I signed up for Shopify and they say I need to select a gateway. What is the difference, and function between a gateway and merchant account
and who actually processes the credit card Shopify, the gateway or the merchant account? trying to sort out what does what


----------



## sunnydayz (Jun 22, 2007)

The gateway is the company that processes your payments, the merchant account is the actuall business bank account the money goes into.


----------



## printpuller (Jan 25, 2008)

so my bank just just takes in the money from the transaction and doesn't actually handle the credit card transaction?


----------



## sunnydayz (Jun 22, 2007)

Thats usually the way it works  I think you can have a merchant account with a gateway processor thru your bank but usually when doing online business they are usually seperate.


----------



## Rodney (Nov 3, 2004)

printpuller said:


> so my bank just just takes in the money from the transaction and doesn't actually handle the credit card transaction?


*The way I've looked at it is:*

You need a "merchant account" to accept credit cards. This gives you an account with Visa/MC (and others if you apply) so you can accept those cards at your business.

If you are processing sales in person, you would take the customer's card and swipe it through your machine and the machine would contact the customer's bank to make sure the funds are available for the purchase.

When you process credit cards online, you don't have a machine like that. So the "GATEWAY" is your "swiper machine" in this case. Your shopping cart (or shopify) allows the customer to securely enter their billing information and cc number online in the secure online forms. When they click the ORDER button, the customer's payment information is sent through the GATEWAY and the GATEWAY electronically contacts the customer's bank to make sure the funds are available and then the GATEWAY notifies your shopping cart (or shopify) to approve or decline the order. The customer never has to leave your site when all this happens and your business name shows up on their credit card statement.

The most popular online payment gateway for merchant accounts is AUTHORIZE.net.
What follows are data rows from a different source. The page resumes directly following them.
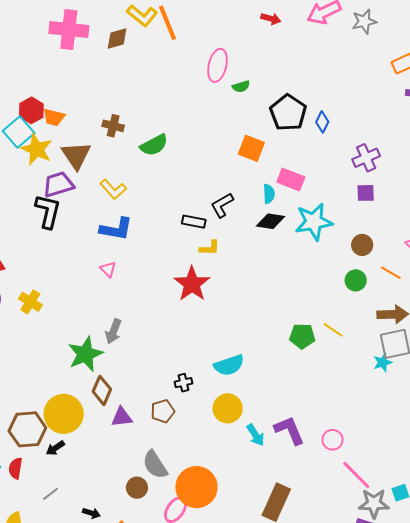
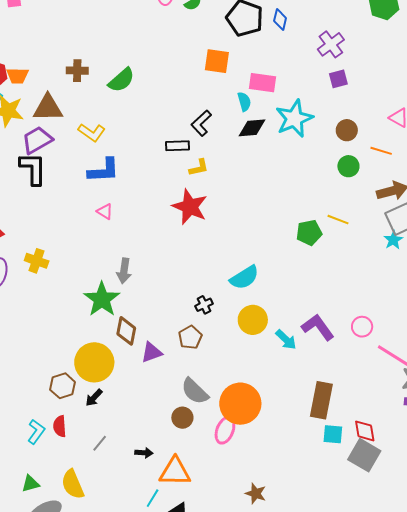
brown triangle: (76, 155) -> (48, 108), turned -44
brown hexagon: (27, 429) -> (63, 386), size x0.7

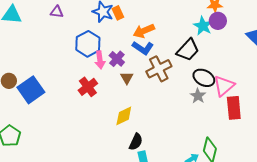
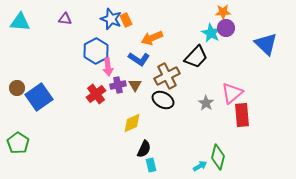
blue L-shape: (143, 48) -> (139, 59), moved
purple cross: (117, 59) -> (118, 85), moved, turned 35
black ellipse: (204, 78) -> (163, 100), moved

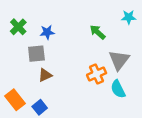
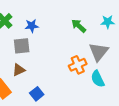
cyan star: (129, 17) -> (108, 22), moved
brown triangle: (45, 75) -> (19, 70), moved
blue square: (40, 107) -> (37, 94), moved

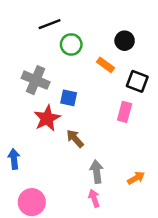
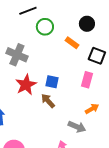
blue square: (69, 98) -> (52, 82), moved
gray arrow: (97, 172) -> (77, 127), moved, turned 120
orange arrow: (136, 178) -> (92, 109), moved

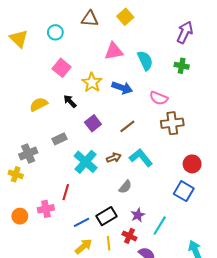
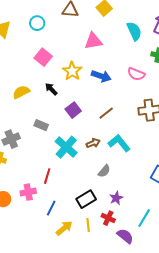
cyan semicircle: (145, 61) -> (134, 31), moved
pink semicircle: (159, 98) -> (136, 74), moved
gray rectangle: (60, 139) -> (41, 125), turned 48
blue line: (81, 222) -> (51, 208), moved, turned -35
cyan line: (160, 226) -> (144, 218), moved

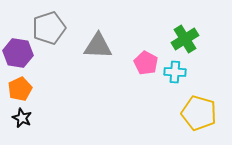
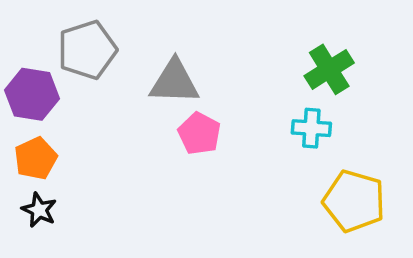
pink pentagon: (146, 63) -> (199, 133), moved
I recommend finding a merchant account that comes with this payment gateway. 

A merchant account usually has monthly fees that cover billing statements, a percentage of each transaction and the gateway fees.

There are companies like PayPal that will allow you to accept credit cards without having a merchant account. 

The customer goes to checkout and then get stransferred to PayPal's website for payment. If the customer has a PayPal account, they can login to their PayPal account and send the money to your account for the order total and then get sent back to your shopping cart. If the customer doesn't have a PayPal account, they can just securely enter their credit card details on the PayPal site without signing up for an account. A regular PayPal account has no monthly fees, they just charge a percentage of the transaction. It's less "seamless" because the customer has to leave your website to make a purchase and the credit card statement shows PayPal*BUSINESS NAME instead of just your business name. To make things more confusing, PayPal also offers an actual "merchant account" service option now as well that has a monthly fee.

Hope this helps


----------



## sunnydayz (Jun 22, 2007)

Thank you Rodney that is a great explanation


----------